Post  sudheerkher on Fri Nov 14, 2008 8:01 pm

Name : lavina loungani 2006M015

PATHOGENESIS OF PNEUMOCOCCAL INFECTION

Types of pneumococci

In adults, types 1-8 are responsible for about 75% of cases of pneumococcal pneumonia and for more than half of all fatalities in pneumococcal bacteremia; in children, types 6, 14, 19 and 23 are frequent.

Production of disease

Pneumococci produce disease through their ability to multiply in the tissues. They produce no toxins of significance. The virulence of the organism is a function of its capsule, which prevents or delays ingestion by phagocytes. A serum that contains antibodies against the type-specific polysaccharide protects against infection. If such a serum is absorbed it loses its protective power.

Animals or humans immunized with a given type of pneumococcal polysaccharide are subsequently immune to that type of pneumococcus and possess precipitating and opsonization antibodies for that type of polysaccharide.

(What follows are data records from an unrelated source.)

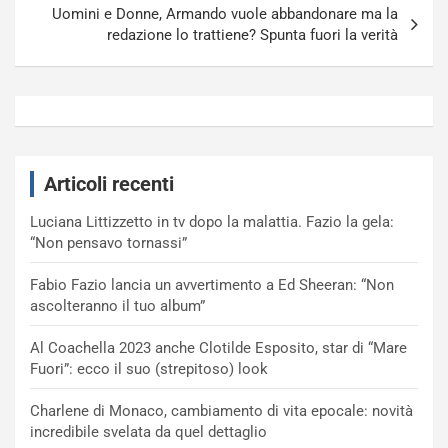
Uomini e Donne, Armando vuole abbandonare ma la
redazione lo trattiene? Spunta fuori la verità
Articoli recenti
Luciana Littizzetto in tv dopo la malattia. Fazio la gela:
“Non pensavo tornassi”
Fabio Fazio lancia un avvertimento a Ed Sheeran: “Non
ascolteranno il tuo album”
Al Coachella 2023 anche Clotilde Esposito, star di “Mare
Fuori”: ecco il suo (strepitoso) look
Charlene di Monaco, cambiamento di vita epocale: novità
incredibile svelata da quel dettaglio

Loss of natural resistance

Since 40%-70% of humans are at sometime carriers of virulent pneumococci, the normal respiratory mucosa must possess great natural resistance to the pneumococcus.
Among the factors that probably lower this resistance and thus predispose to pneumococcal infection are the following:

a) Viral and other respiratory tract infections that damage surface cells; abnormal accumulations of mucus (e.g. allergy), which protect pneumococci from phagocytosis; bronchial obstruction (e.g. atelectasis); and respiratory tract injury due to irritants disturbing its mucociliary function.
b) Alcohol or drug intoxication, which depresses phagocytic activity, depresses the cough reflex, and facilitates aspiration of foreign material.
c) Abnormal circulatory dynamics (e.g. pulmonary congestion, heart failure).
d) Other mechanisms, e.g., malnutrition, general debility, sickle cell anemia, hyposlpenism, nephrosis, or complement deficiency.